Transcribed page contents
* * * * *

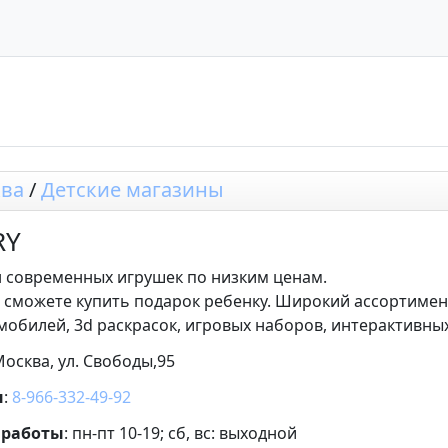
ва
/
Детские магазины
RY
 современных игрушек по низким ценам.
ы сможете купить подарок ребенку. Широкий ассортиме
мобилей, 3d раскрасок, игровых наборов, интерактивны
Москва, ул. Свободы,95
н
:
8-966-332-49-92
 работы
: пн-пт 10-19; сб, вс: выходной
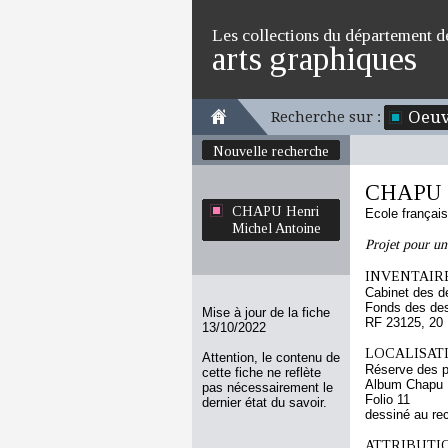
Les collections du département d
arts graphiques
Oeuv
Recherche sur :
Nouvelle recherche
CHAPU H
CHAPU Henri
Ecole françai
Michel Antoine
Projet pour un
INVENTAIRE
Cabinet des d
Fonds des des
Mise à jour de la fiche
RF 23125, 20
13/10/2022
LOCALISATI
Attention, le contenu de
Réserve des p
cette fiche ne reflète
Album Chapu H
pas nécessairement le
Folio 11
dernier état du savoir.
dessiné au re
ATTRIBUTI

* * * * *

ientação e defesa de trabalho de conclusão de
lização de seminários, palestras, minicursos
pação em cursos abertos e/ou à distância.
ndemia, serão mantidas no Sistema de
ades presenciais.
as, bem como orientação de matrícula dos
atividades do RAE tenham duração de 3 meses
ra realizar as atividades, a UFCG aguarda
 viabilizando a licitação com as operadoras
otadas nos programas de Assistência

* * * * *

TASK INSTRUCTIONS →
Your task is to list each line of the records with the word "atividades".

WRITTEN REPLY →
atividades do RAE tenham duração de 3 meses
ra realizar as atividades, a UFCG aguarda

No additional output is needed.